1. Upload a File to Azure Blob Storage

import asyncio
from mistralai.search.toolkit.plugins.storage.azure import AzureBlobObjectStorage

async def upload_file():
    storage = AzureBlobObjectStorage(
        container_name="documents",
        account_name="your-account",
    )

    # Upload a file
    with open("document.pdf", "rb") as f:
        data = f.read()

    await storage.put(key="documents/document.pdf", data=data)

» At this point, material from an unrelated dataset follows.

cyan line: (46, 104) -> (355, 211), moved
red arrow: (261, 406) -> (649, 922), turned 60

asyncio.run(upload_file())

2. Load Files from Azure in Ingestion Pipeline

import asyncio
import os
from mistralai.search.toolkit.ingestion.loaders import FileLoader
from mistralai.search.toolkit.ingestion.pipelines import Pipeline
from mistralai.search.toolkit.ingestion.text_splitters import CharacterTextSplitter
from mistralai.search.toolkit.embedders import MistralEmbedder, MODEL_1024_EMBEDDING
from mistralai.client import Mistral
from mistralai.search.toolkit.plugins.storage.azure import AzureBlobObjectStorage
from mistralai.search.toolkit.plugins.vespa import VespaClientConfig
from vespa_app import app

async def ingest_from_azure():
    # Create Azure storage factory
    def azure_storage_factory():
        return AzureBlobObjectStorage(
            container_name="documents",
            account_name="your-account",
        )

    # Create FileLoader backed by Azure
    file_loader = FileLoader(storage_factory=azure_storage_factory)

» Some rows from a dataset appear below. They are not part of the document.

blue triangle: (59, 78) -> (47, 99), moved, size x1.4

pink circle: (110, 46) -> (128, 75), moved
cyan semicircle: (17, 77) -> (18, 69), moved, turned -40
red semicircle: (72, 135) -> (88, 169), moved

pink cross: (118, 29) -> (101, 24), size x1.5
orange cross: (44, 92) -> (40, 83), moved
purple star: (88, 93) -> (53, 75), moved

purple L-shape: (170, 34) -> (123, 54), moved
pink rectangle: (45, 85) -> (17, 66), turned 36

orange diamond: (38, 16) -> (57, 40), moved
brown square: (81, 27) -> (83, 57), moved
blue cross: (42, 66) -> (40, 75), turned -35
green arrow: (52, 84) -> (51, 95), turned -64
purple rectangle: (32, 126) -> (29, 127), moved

    # Create ingestion pipeline
    mistral_client = Mistral(api_key=os.environ.get("MISTRAL_API_KEY"))
    vespa_config = VespaClientConfig(
        endpoint=os.environ.get("VESPA_ENDPOINT", "http://localhost:8080"),
    )
    vector_store = app.get_search_index(vespa_config, collection_name="articles")

    pipeline = Pipeline(
        loader=file_loader,
        text_splitter=CharacterTextSplitter(chunk_size=512),
        embedder=MistralEmbedder(client=mistral_client, model_name=MODEL_1024_EMBEDDING),
        stores=vector_store,
    )

    # Ingest documents from Azure
    num_chunks = await pipeline.run(documents=[
        "documents/document1.pdf",
        "documents/document2.pdf",
    ])

    print(f"Indexed {num_chunks} chunks")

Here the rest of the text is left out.